Two of Donald Trump's high-profile lawyers, Rudy Giuliani and Jenna Ellis, pried themselves away from losing more cases and issued a statement denouncing Barr's conclusions.

"With the greatest respect to the Attorney General, his opinion appears to be without any knowledge or investigation of the substantial irregularities and evidence of systemic fraud," Giuliani and Ellis said in a statement.

Of course, if the president's hapless legal team had proof of "substantial irregularities and evidence of systemic fraud," they probably wouldn't keep losing in court.

But just as interesting was the reaction from Sen. Ron Johnson (R-Wis.), the chair of the Senate Homeland Security and Governmental Affairs Committee, who told CNN he wants an investigation into "irregularities."

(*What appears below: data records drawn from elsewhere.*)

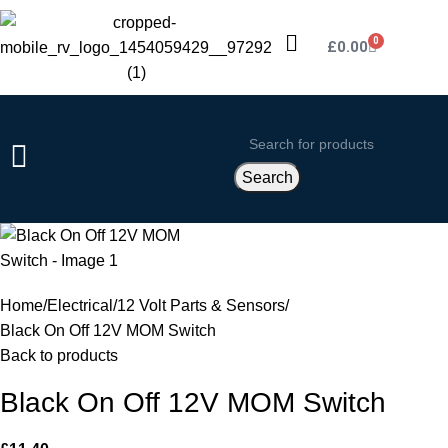
0
£
0.00
Search
Home
Electrical
12 Volt Parts & Sensors
Black On Off 12V MOM Switch
Back to products
Black On Off 12V MOM Switch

"I think there's enough irregularities, there are enough questions, enough suspicions that in order to come to the final results of the facts, so that hopefully the vast majority of Americans are satisfied with the result," Johnson said. "Maybe Bill Barr is. Because he's probably got more access to information than I have, then he should show everybody."

First, there's still no evidence of widespread "irregularities." Second, there may be "questions" and "suspicions," but that's because Trump and his allies have told a lot of lies to too many people.

And third, if the Wisconsin Republican wants Barr to "show everybody" the Justice Department's evidence, won't that be a problem given that the Justice Department didn't find any evidence?